Au moins savaient-ils qu’ils auraient par les urnes le pouvoir de peser sur les choses. Au spectacle de l’effondrement progressif et apparemment inéluctable de notre club, on en vient toujours à regretter que le modèle espagnol n’ait pas cours à Sainté. Pas de socios, pas de pouvoir de renverser les dirigeants du club. Juste le droit de vomir par banderoles, cris et sifflets interposés notre rancœur (dans le meilleur des cas) ou notre haine (dans le pire).
Des six saisons consécutives qu’on vient de vivre en Ligue 1, seule la première aura été vécue sans grosse crise. Les suivantes auront vu le club balancer sa fin de saison au mépris du public (sous Baup version 2), flinguer une autre saison en gérant comme un manche la notoriété grandissante de ses joueurs (l’affaire Piquionne), savonner la planche d’un entraineur sain et performant (Hasek) puis fragiliser son successeur en le prolongeant à contre cœur avant de le lourder (Roussey), confier les rennes du club à des proclamés grands professionnels avant de les lourder pour incompétence (Perrin, Tong Cuong, Comolli demain), vendre les joyaux de la courronne à notre pire ennemi (Gomis), ré-écrire la stratégie du club selon le sens du vent (l’introduction en bourse jadis inenvisageable car contraire aux valeurs du club, aujourd’hui seule bouée de sauvetage)… N’en jetez plus.

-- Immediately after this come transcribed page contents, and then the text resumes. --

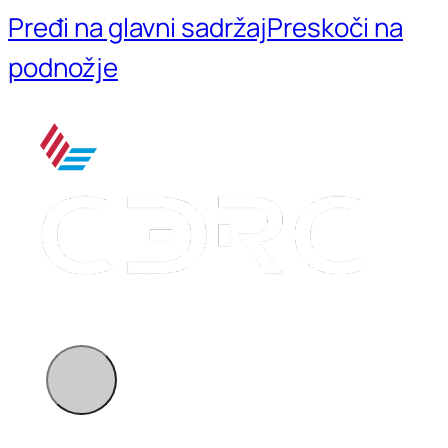
Pređi na glavni sadržaj
Preskoči na
podnožje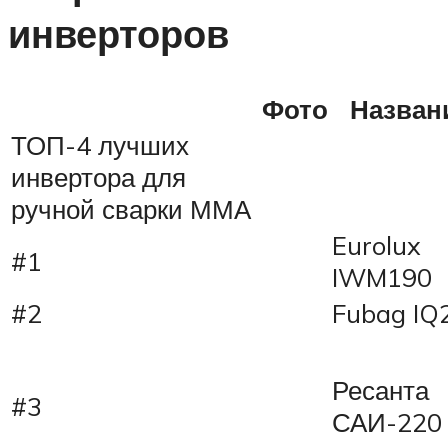
инверторов
Фото
Назван
ТОП-4 лучших
инвертора для
ручной сварки ММА
Eurolux
#1
IWM190
#2
Fubag IQ
Ресанта
#3
САИ-220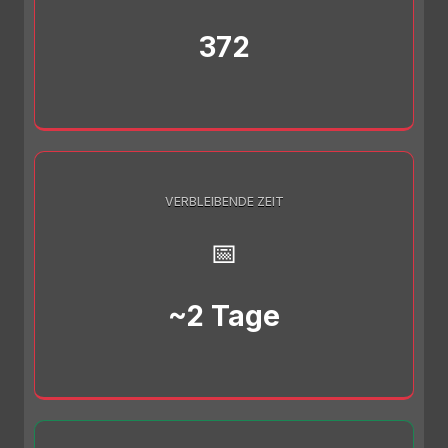
372
VERBLEIBENDE ZEIT
📅
~2 Tage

Fossoyeurs ? Vraie crainte
Deux fois 17ème consécutivement, l’exploit est assez rare. L’ASSE en 2010 à de faux airs de Paris SG, Nantes ou Strasbourg. A quelques détails près : contrairement à Paris, l’ASSE s’éternise dans la crise mais n’égaye pas son quotidien par des coupes. Contrairement à Nantes ou Strasbourg, l’ASSE se donne l’illusion d’un renouveau rapide en conservant sa place en Ligue 1.
En 2006, les Nantais partagaient peut-être cette illusion. Ils venaient de décrocher une médiocre 14ème place qui succédait à l’indigne 17ème place de 2005. En 2007, Nantes descendait en L2 en finissant 20ème du championnat. Trois ans plus tard, à la Beaujoire, ça sent toujours autant le (marcel) sapin.

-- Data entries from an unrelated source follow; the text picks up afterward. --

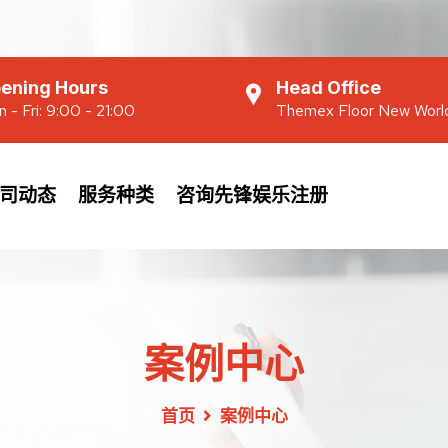
ening Hours
Head Office
 - Fri: 9:00 - 21:00
Themex Floor New Worl
司动态
服务种类
咨询先锋娱乐注册
案例中心
首页
案例中心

L’ASSE pourrait échapper au sombre destin des Canaris. Elle pourrait oui… si elle profitait de l’intersaison pour nettoyer les écuries d’Augias. Car il faut se rendre à l’évidence. Celui qui fin 2003 se targuait par sa charte en 11 points d’avoir la clé du renouveau du club a tout fait pour que ce renouveau ressemble sept ans plus tard aux 12 travaux d’Hercule.

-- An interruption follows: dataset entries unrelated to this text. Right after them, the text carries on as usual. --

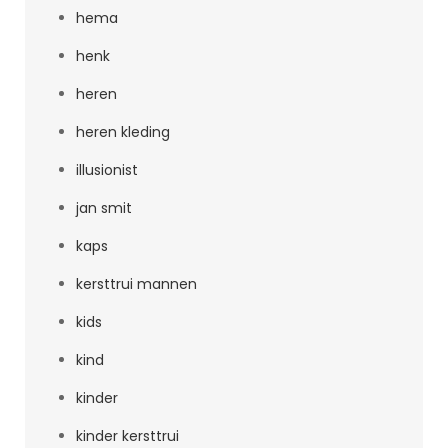
hema
henk
heren
heren kleding
illusionist
jan smit
kaps
kersttrui mannen
kids
kind
kinder
kinder kersttrui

Seul, jusqu’ici, l’état des finances du club compensait le médiocre bilan sportif des six années en L1 du duo Romeyer-Caïazzo. Ce n’est plus le cas aujourd’hui et le club affiche le profil complet du navire à la dérive :le niveau sportif est déprimant, celui des finances est inquiétant, et l’image de désunion à tous les étages (entre dirigeants, entre supporters et joueurs, entre supporters et dirigeants) que renvoit le club est pitoyable.
L’amour nous a faussé compagnie
Alors que le club pouvait finir dignement la saison, alors que l’illusion d’un élan pour la saison prochaine semblait naître, les deux derniers fiascos dans le Chaudron ont largement balayé cette légère brise (à défaut de vent franc) d’optimisme. Lens et Toulouse ont révélé l’étendue du désamour des supporters pour ce club. L’ambiance à Geoffroy Guichard est désormais un savant cocktail de honte, de colère, de dégoût et d’ironie.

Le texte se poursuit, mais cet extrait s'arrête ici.